A - No. I put the original group back together in '77. I've got probably a half dozen songs we recorded. But again, Bobby was doing the snow man stuff. They weren't really serious about going ahead with the project. I said OK, fine. I had invested the money in it, so I had the masters. So, I just continued on and put together a group of guys and we were going out doing some Shades Of Blues stuff and staying busy. We were out as a trio. I had two back-up singers and then I got involved with the original guys from The Reflections. The Reflections had split. Two of the members still continue today, Tony and John. They're out there. We do shows together all the time. The other three guys that were part of the original group which I grew up with in Livonia. I knew the sisters. They actually got me involved in Golden World and got my feet wet in the music business. Ray Steinberg and the guys, I got together with them. We were doing a couple of shows, but then one of the guys said "I don't feel like getting up onstage any more." I said OK, fine. In the meantime there was a local group out here called The Valadiers. They had a mild, local hit called "Greetings (This Is Uncle Sam") back in '64. They had lost a singer to The Reflections, to the ones that are out there working right now. So they were short and looking for people. I hooked up with the guys and said we can do this. We went out and did a show as The Valadiers 'cause they had something booked. I said I'll sing with you. They said how about if we do "Oh How Happy", and I said fine. They learned the parts. We went out and did that in Middletown, near Washington. We did "Oh How Happy" and there was about 5,000 people and everybody stood up. It was just like the whole place exploded. It was great. The other guys in the group, The Valadiers, looked at me and said "What would you think if we became The Shades Of Blue?" I said "OK, here's what we gotta do." So that's the way that one came together. We've been together since 2003 I guess. We were doing a lot of Doo Wop shows. We were doing cruises. We stayed very busy.

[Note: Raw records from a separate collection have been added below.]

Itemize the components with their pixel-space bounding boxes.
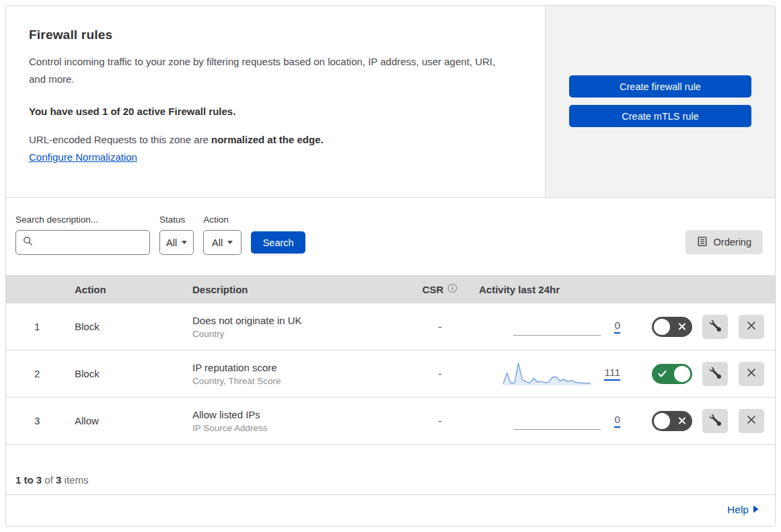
- rule-fields: IP Source Address: [192, 423, 406, 433]
- actions-panel: Create firewall rule Create mTLS rule: [546, 6, 775, 197]
- wrench-icon: [710, 414, 721, 428]
- activity-sparkline-flat: [513, 313, 601, 340]
- rule-description-cell: IP reputation score Country, Threat Scor…: [188, 362, 406, 386]
- delete-rule-button[interactable]: [739, 409, 764, 433]
- help-link[interactable]: Help: [727, 504, 759, 516]
- action-dropdown[interactable]: All: [203, 230, 241, 255]
- wrench-icon: [710, 320, 721, 334]
- toggle-x-icon: [678, 321, 686, 332]
- rule-action: Block: [70, 321, 188, 332]
- pagination-summary: 1 to 3 of 3 items: [6, 445, 775, 494]
- rule-description-cell: Allow listed IPs IP Source Address: [188, 409, 406, 433]
- col-csr-header: CSR: [406, 283, 474, 295]
- search-input[interactable]: [38, 231, 160, 254]
- rule-csr: -: [406, 321, 474, 332]
- status-dropdown-value: All: [166, 237, 177, 248]
- toggle-check-icon: [658, 368, 667, 379]
- status-dropdown[interactable]: All: [159, 230, 194, 255]
- rule-controls: [648, 409, 776, 433]
- configure-normalization-link[interactable]: Configure Normalization: [29, 151, 137, 163]
- rule-enabled-toggle[interactable]: [652, 411, 692, 431]
- action-label: Action: [203, 215, 241, 225]
- help-link-label: Help: [727, 504, 749, 516]
- rule-controls: [648, 362, 776, 386]
- page-title: Firewall rules: [29, 28, 518, 42]
- toggle-knob: [674, 366, 690, 382]
- rule-description: Allow listed IPs: [192, 409, 406, 420]
- rule-activity-cell: 0: [474, 408, 648, 434]
- header-section: Firewall rules Control incoming traffic …: [6, 6, 775, 198]
- rule-enabled-toggle[interactable]: [652, 317, 692, 337]
- close-icon: [746, 320, 757, 333]
- edit-rule-button[interactable]: [702, 362, 728, 386]
- status-label: Status: [159, 215, 194, 225]
- rule-activity-cell: 111: [474, 360, 648, 387]
- search-label: Search description...: [15, 215, 150, 225]
- list-document-icon: [697, 236, 708, 249]
- rule-priority: 3: [6, 415, 70, 426]
- action-dropdown-value: All: [212, 237, 223, 248]
- activity-count-link[interactable]: 111: [604, 367, 620, 381]
- action-filter-group: Action All: [203, 215, 241, 255]
- col-description-header: Description: [188, 284, 406, 295]
- firewall-rules-card: Firewall rules Control incoming traffic …: [5, 5, 776, 527]
- delete-rule-button[interactable]: [739, 362, 764, 386]
- activity-sparkline: [503, 360, 591, 387]
- rule-activity-cell: 0: [474, 313, 648, 340]
- arrow-right-icon: [753, 504, 759, 516]
- rule-action: Block: [70, 368, 188, 379]
- activity-count-link[interactable]: 0: [614, 319, 620, 334]
- search-icon: [23, 236, 33, 249]
- ordering-button-label: Ordering: [714, 237, 751, 248]
- create-firewall-rule-button[interactable]: Create firewall rule: [569, 75, 751, 98]
- rule-action: Allow: [70, 415, 188, 426]
- normalization-note: URL-encoded Requests to this zone are no…: [29, 134, 518, 145]
- page-description: Control incoming traffic to your zone by…: [29, 53, 507, 88]
- normalization-bold: normalized at the edge.: [211, 134, 324, 145]
- search-button[interactable]: Search: [251, 231, 305, 254]
- search-group: Search description...: [15, 215, 150, 255]
- toggle-x-icon: [678, 415, 686, 426]
- filter-bar: Search description... Status All Action …: [6, 198, 775, 275]
- ordering-button[interactable]: Ordering: [685, 230, 763, 254]
- pagination-of: of: [44, 474, 53, 486]
- col-activity-header: Activity last 24hr: [474, 284, 648, 295]
- activity-sparkline-flat: [513, 408, 601, 434]
- rule-description-cell: Does not originate in UK Country: [188, 315, 406, 339]
- close-icon: [746, 367, 757, 380]
- table-row: 3 Allow Allow listed IPs IP Source Addre…: [6, 397, 775, 445]
- csr-header-label: CSR: [422, 284, 444, 295]
- pagination-items: items: [65, 474, 89, 486]
- normalization-text: URL-encoded Requests to this zone are: [29, 134, 211, 145]
- rule-enabled-toggle[interactable]: [652, 364, 692, 384]
- delete-rule-button[interactable]: [739, 315, 764, 339]
- help-bar: Help: [6, 494, 775, 524]
- col-action-header: Action: [70, 284, 188, 295]
- table-row: 2 Block IP reputation score Country, Thr…: [6, 350, 775, 397]
- table-row: 1 Block Does not originate in UK Country…: [6, 303, 775, 350]
- chevron-down-icon: [227, 241, 233, 244]
- activity-count-link[interactable]: 0: [614, 414, 620, 428]
- pagination-range: 1 to 3: [15, 474, 42, 486]
- edit-rule-button[interactable]: [702, 315, 728, 339]
- rule-priority: 2: [6, 368, 70, 379]
- rule-description: IP reputation score: [192, 362, 406, 373]
- search-field-wrap: [15, 230, 150, 255]
- table-header: Action Description CSR Activity last 24h…: [6, 275, 775, 303]
- toggle-knob: [654, 319, 670, 335]
- close-icon: [746, 414, 757, 427]
- edit-rule-button[interactable]: [702, 409, 728, 433]
- toggle-knob: [654, 413, 670, 429]
- rule-fields: Country: [192, 329, 406, 339]
- header-text-block: Firewall rules Control incoming traffic …: [6, 6, 546, 197]
- rule-fields: Country, Threat Score: [192, 376, 406, 386]
- wrench-icon: [710, 367, 721, 381]
- pagination-total: 3: [56, 474, 61, 486]
- rule-csr: -: [406, 415, 474, 426]
- create-mtls-rule-button[interactable]: Create mTLS rule: [569, 105, 751, 127]
- rule-description: Does not originate in UK: [192, 315, 406, 326]
- info-icon[interactable]: [447, 283, 457, 295]
- rule-controls: [648, 315, 776, 339]
- rule-csr: -: [406, 368, 474, 379]
- status-filter-group: Status All: [159, 215, 194, 255]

Q - So what does the future hold for you and The Shades Of Blue?
A - Well, I have a couple of new CDs in the works. One of 'em will be called "Blue Moon Over Texas", which is gonna be a compilation of Country tunes. Actually I have one I'm trying to push and see if I can get it on the charts, which is "Blue Moon Over Texas". John Durell, who writes with Billy Joel and Bonnie Raitt, wrote the song for me. It's just gangbusters. My heart's always been into some Country music. Country music goes along with R&B. It's soulful music. I'm a very eclectic guy 'cause I like all kinds of music. Part of the reason I made the change in the group is these guys I was with, they just wanted to stay in that Doo Wop bag and keep doing forty year old songs. I said we have to move along here because the audiences are getting older and they're not gonna come to concerts. So, I presented a couple of things to 'em and I said I want to do these Country songs and this, this and this. They just said no, we're not really interested in doing that. I said Well, I guess we'll just have to part ways. Back in August '09 we did our last performance at Freedom Hall, which is a big concert venue. And that was our last show together. So, they're going their way and I'm going mine. We're working on stuff from Freddie King, an old Rascals' tune, "Mustang Sally", the way we do it, of course we've got my new stuff. A little bit of Diamond Rio. We're expanding the show and trying to reach a larger audience.
Q - Nothing wrong with that.
A - You gotta keep moving. If you stand still, you get run over.